● **Material supplied**:
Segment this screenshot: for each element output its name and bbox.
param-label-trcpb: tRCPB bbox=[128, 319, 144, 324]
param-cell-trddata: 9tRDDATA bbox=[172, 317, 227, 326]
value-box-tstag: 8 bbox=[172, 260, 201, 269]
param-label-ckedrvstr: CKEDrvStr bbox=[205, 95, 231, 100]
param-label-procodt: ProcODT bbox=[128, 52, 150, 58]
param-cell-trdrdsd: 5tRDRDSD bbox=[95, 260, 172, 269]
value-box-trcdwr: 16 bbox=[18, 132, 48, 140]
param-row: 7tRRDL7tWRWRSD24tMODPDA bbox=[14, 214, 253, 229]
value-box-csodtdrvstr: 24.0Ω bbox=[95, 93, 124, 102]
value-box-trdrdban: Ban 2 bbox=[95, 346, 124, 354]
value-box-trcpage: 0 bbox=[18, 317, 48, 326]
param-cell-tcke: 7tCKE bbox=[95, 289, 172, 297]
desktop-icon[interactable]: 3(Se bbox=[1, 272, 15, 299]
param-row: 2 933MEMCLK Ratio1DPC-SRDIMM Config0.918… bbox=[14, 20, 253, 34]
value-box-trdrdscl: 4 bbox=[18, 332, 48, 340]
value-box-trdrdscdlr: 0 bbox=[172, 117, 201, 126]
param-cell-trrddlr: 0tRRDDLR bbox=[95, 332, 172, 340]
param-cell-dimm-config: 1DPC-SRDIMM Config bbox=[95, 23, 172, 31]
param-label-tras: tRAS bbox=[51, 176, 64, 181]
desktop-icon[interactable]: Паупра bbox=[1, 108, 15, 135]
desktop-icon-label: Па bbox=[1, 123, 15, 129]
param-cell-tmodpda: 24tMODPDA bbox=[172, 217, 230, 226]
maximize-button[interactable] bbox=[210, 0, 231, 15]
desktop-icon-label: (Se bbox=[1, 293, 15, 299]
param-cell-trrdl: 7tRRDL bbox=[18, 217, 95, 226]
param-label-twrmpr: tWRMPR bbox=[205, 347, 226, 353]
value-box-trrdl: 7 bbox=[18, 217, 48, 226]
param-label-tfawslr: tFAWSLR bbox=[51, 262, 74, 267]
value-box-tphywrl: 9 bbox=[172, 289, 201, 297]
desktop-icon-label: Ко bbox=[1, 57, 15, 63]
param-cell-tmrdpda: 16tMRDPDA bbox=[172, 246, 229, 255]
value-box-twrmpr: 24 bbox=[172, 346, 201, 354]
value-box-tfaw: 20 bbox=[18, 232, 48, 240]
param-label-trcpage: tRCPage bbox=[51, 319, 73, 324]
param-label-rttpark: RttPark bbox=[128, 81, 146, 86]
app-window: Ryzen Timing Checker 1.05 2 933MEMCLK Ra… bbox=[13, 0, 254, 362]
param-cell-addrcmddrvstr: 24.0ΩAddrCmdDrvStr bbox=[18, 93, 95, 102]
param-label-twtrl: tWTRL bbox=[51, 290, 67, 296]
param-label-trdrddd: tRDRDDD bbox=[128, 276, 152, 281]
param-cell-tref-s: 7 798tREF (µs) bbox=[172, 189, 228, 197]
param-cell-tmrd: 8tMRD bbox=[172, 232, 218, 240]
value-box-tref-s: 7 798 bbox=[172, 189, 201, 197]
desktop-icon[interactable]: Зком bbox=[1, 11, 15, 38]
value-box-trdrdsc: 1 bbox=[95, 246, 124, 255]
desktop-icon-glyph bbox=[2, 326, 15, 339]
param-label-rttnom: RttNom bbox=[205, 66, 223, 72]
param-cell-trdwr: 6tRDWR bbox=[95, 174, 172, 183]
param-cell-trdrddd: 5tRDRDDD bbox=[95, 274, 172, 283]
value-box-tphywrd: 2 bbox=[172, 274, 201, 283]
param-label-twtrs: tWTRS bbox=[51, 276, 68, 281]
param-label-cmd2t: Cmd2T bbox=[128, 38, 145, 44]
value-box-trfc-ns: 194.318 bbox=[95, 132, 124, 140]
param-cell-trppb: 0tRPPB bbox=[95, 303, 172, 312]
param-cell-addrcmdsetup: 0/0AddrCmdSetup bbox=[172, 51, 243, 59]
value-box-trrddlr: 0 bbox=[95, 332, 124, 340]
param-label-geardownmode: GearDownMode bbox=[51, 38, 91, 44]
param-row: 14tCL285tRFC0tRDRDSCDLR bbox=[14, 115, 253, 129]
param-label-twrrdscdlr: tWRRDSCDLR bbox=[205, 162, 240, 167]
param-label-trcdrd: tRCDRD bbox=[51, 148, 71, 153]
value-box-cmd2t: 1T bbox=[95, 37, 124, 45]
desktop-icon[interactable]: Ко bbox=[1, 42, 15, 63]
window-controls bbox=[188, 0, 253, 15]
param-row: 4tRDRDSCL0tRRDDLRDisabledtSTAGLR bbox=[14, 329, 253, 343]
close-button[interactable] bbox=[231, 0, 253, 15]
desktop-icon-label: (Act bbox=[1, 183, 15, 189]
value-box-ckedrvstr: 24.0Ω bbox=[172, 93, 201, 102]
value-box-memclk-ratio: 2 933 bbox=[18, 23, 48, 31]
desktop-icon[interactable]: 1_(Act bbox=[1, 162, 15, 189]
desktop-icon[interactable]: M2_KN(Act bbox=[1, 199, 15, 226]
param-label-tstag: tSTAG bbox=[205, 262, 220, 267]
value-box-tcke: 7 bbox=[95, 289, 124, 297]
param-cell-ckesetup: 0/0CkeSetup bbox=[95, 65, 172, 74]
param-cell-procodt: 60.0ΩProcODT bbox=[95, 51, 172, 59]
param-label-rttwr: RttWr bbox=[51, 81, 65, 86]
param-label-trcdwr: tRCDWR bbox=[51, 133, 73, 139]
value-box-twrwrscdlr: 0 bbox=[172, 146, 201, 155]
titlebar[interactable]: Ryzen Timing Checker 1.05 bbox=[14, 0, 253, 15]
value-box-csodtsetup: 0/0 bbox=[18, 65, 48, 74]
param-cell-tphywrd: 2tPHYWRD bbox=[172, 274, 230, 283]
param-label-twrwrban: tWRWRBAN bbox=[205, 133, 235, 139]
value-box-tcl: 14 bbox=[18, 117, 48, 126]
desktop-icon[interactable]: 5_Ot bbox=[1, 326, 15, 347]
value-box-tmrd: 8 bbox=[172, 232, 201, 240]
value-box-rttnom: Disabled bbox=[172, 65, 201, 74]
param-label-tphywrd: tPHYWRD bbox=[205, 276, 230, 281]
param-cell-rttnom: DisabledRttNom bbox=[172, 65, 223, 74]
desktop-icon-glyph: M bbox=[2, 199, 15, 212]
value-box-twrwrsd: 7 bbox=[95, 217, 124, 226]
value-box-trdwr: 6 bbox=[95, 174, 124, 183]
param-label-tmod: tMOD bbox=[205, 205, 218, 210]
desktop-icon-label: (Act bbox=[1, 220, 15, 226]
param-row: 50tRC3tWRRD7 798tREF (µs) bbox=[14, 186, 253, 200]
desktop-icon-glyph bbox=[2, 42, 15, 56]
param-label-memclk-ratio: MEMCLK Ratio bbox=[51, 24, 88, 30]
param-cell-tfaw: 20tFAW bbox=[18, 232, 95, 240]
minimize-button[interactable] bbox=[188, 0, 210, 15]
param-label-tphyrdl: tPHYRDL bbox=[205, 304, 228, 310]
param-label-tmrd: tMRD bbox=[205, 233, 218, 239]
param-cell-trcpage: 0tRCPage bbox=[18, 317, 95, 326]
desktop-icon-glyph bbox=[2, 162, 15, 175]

● **Exercise instructions**: Using the records above, say how many lines contain the word "procodt". Write the number alone.

● **Your solution**: 2